Page-level text extractions
*** Block opens ***

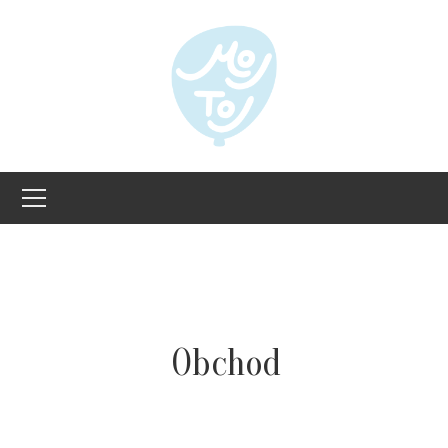
Obchod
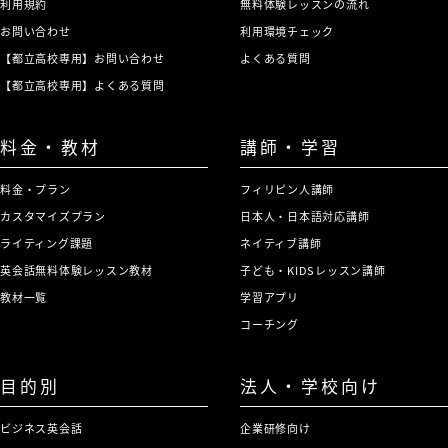
利用規約
無料体験レッスンの流れ
お問い合わせ
利用環境チェック
【都立高校専用】お問い合わせ
よくある質問
【都立高校専用】よくある質問
料金・教材
講師・学習
料金・プラン
フィリピン人講師
カスタマイズプラン
日本人・日本語対応講師
ライティング課題
ネイティブ講師
英会話無料体験レッスン教材
子ども・KIDSレッスン講師
教材一覧
学習アプリ
コーチング
目的別
法人・学校向け
ビジネス英会話
企業研修向け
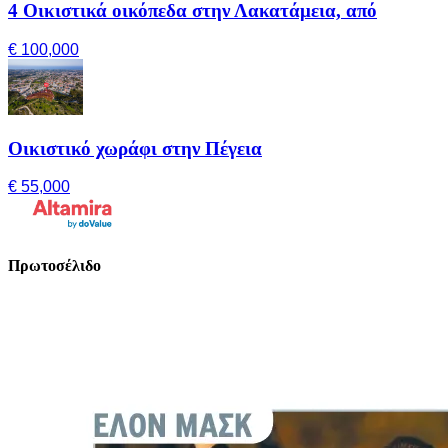
4 Οικιστικά οικόπεδα στην Λακατάμεια, από
€ 100,000
Οικιστικό χωράφι στην Πέγεια
€ 55,000
Πρωτοσέλιδο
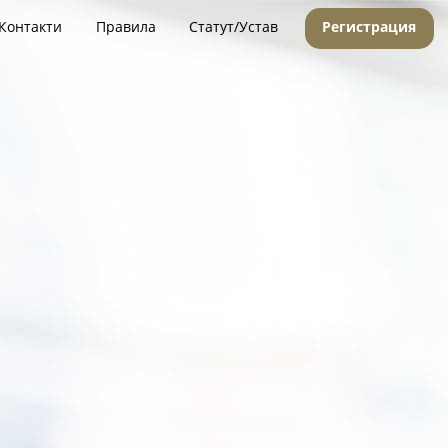
Контакти
Правила
Статут/Устав
Регистрация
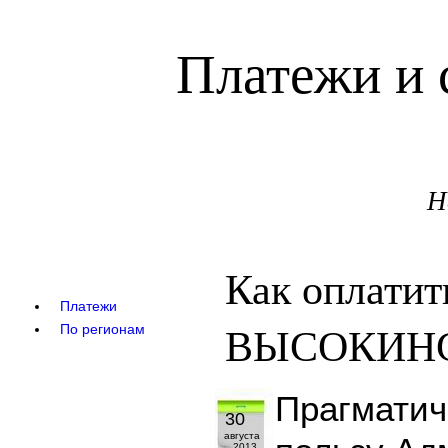
Платежи и 
Н
Как оплатит
Платежи
ВЫСОКИНСК
По регионам
Прагматич
30
августа
2013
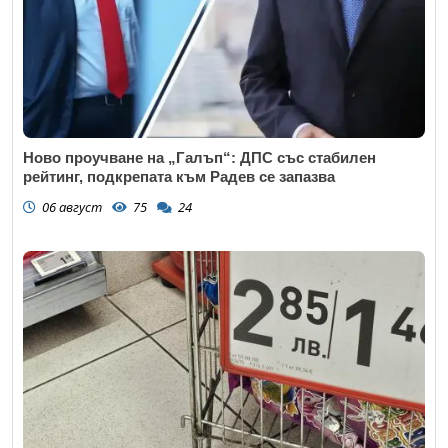
Ново проучване на „Галъп“: ДПС със стабилен
рейтинг, подкрепата към Радев се запазва
06 август
75
24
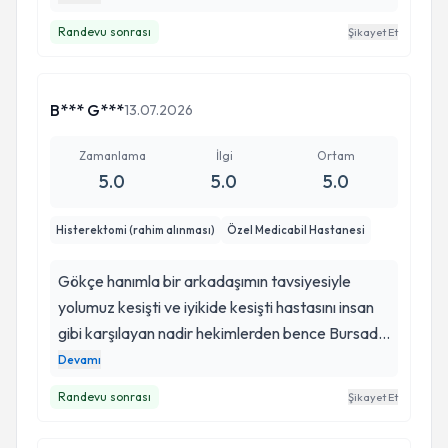
bilgilendirdi. Ameliyat sonrası da kendisine
Randevu sonrası
Şikayet Et
rahatlıkla ulaşıp aklıma takılan tüm soruların
cevaplarını alabildim. Mesleğini çok seven ve çok
iyi yapan bir doktor. Teşekkür ederim.
B*** G***
13.07.2026
Zamanlama
İlgi
Ortam
5.0
5.0
5.0
Histerektomi (rahim alınması)
Özel Medicabil Hastanesi
Gökçe hanımla bir arkadaşımın tavsiyesiyle
yolumuz kesişti ve iyikide kesişti hastasını insan
gibi karşılayan nadir hekimlerden bence Bursada
oldukça hayrı sayılır ve isim yapmış hekime gittim
Devamı
ama Gökçe hn gerçekten size empati yaparak
Randevu sonrası
Şikayet Et
yaklaşıyor herseyden önce gerçekten kendine
çok güveniyor ve kendinden çok emin bu sizede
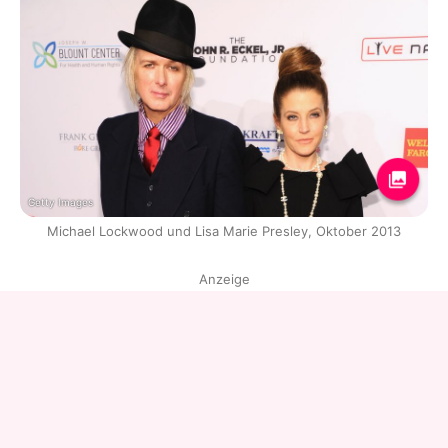
Getty Images
Michael Lockwood und Lisa Marie Presley, Oktober 2013
Anzeige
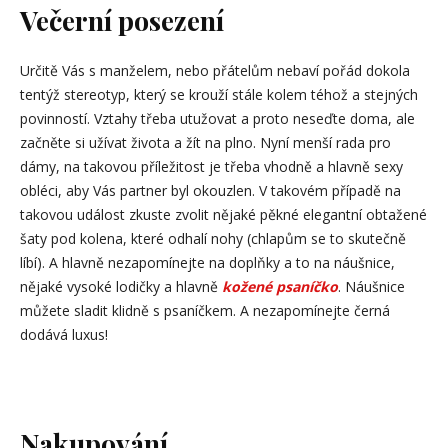
Večerní posezení
Určitě Vás s manželem, nebo přátelům nebaví pořád dokola
tentýž stereotyp, který se krouží stále kolem téhož a stejných
povinností. Vztahy třeba utužovat a proto neseďte doma, ale
začněte si užívat života a žít na plno. Nyní menší rada pro
dámy, na takovou příležitost je třeba vhodně a hlavně sexy
obléci, aby Vás partner byl okouzlen. V takovém případě na
takovou událost zkuste zvolit nějaké pěkné elegantní obtažené
šaty pod kolena, které odhalí nohy (chlapům se to skutečně
líbí). A hlavně nezapomínejte na doplňky a to na náušnice,
nějaké vysoké lodičky a hlavně
kožené psaníčko
. Náušnice
můžete sladit klidně s psaníčkem. A nezapomínejte černá
dodává luxus!
Nakupování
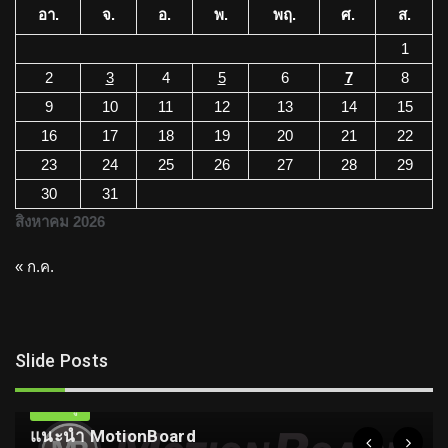
อา.
จ.
อ.
พ.
พฤ.
ศ.
ส.
1
2
3
4
5
6
7
8
9
10
11
12
13
14
15
16
17
18
19
20
21
22
23
24
25
26
27
28
29
30
31
สิงหาคม 2026
« ก.ค.
Slide Posts
ความรู้
แนะนำ MotionBoard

*** Block closes ***

### WHAT YOU ARE ASKED TO DO
Pictures stay out; the entries above are to be output exactly as given.

### EXERCISE RESPONSE
Obchod
利用規約
無料体験レッスンの流れ
お問い合わせ
利用環境チェック
【都立高校専用】お問い合わせ
よくある質問
【都立高校専用】よくある質問
料金・教材
講師・学習
料金・プラン
フィリピン人講師
カスタマイズプラン
日本人・日本語対応講師
ライティング課題
ネイティブ講師
英会話無料体験レッスン教材
子ども・KIDSレッスン講師
教材一覧
学習アプリ
コーチング
目的別
法人・学校向け
ビジネス英会話
企業研修向け
4 Οικιστικά οικόπεδα στην Λακατάμεια, από
€ 100,000
Οικιστικό χωράφι στην Πέγεια
€ 55,000
Πρωτοσέλιδο
Контакти
Правила
Статут/Устав
Регистрация
Платежи и 
Н
Как оплатит
Платежи
ВЫСОКИНСК
По регионам
Прагматич
30
августа
2013
Ново проучване на „Галъп“: ДПС със стабилен
рейтинг, подкрепата към Радев се запазва
06 август
75
24
bilgilendirdi. Ameliyat sonrası da kendisine
Randevu sonrası
Şikayet Et
rahatlıkla ulaşıp aklıma takılan tüm soruların
cevaplarını alabildim. Mesleğini çok seven ve çok
iyi yapan bir doktor. Teşekkür ederim.
B*** G***
13.07.2026
Zamanlama
İlgi
Ortam
5.0
5.0
5.0
Histerektomi (rahim alınması)
Özel Medicabil Hastanesi
Gökçe hanımla bir arkadaşımın tavsiyesiyle
yolumuz kesişti ve iyikide kesişti hastasını insan
gibi karşılayan nadir hekimlerden bence Bursada
oldukça hayrı sayılır ve isim yapmış hekime gittim
Devamı
ama Gökçe hn gerçekten size empati yaparak
Randevu sonrası
Şikayet Et
yaklaşıyor herseyden önce gerçekten kendine
çok güveniyor ve kendinden çok emin bu sizede
Getty Images
Michael Lockwood und Lisa Marie Presley, Oktober 2013
Anzeige
Večerní posezení
Určitě Vás s manželem, nebo přátelům nebaví pořád dokola
tentýž stereotyp, který se krouží stále kolem téhož a stejných
povinností. Vztahy třeba utužovat a proto neseďte doma, ale
začněte si užívat života a žít na plno. Nyní menší rada pro
dámy, na takovou příležitost je třeba vhodně a hlavně sexy
obléci, aby Vás partner byl okouzlen. V takovém případě na
takovou událost zkuste zvolit nějaké pěkné elegantní obtažené
šaty pod kolena, které odhalí nohy (chlapům se to skutečně
líbí). A hlavně nezapomínejte na doplňky a to na náušnice,
nějaké vysoké lodičky a hlavně
kožené psaníčko
. Náušnice
můžete sladit klidně s psaníčkem. A nezapomínejte černá
dodává luxus!
Nakupování
อา.
จ.
อ.
พ.
พฤ.
ศ.
ส.
1
2
3
4
5
6
7
8
9
10
11
12
13
14
15
16
17
18
19
20
21
22
23
24
25
26
27
28
29
30
31
สิงหาคม 2026
« ก.ค.
Slide Posts
ความรู้
แนะนำ MotionBoard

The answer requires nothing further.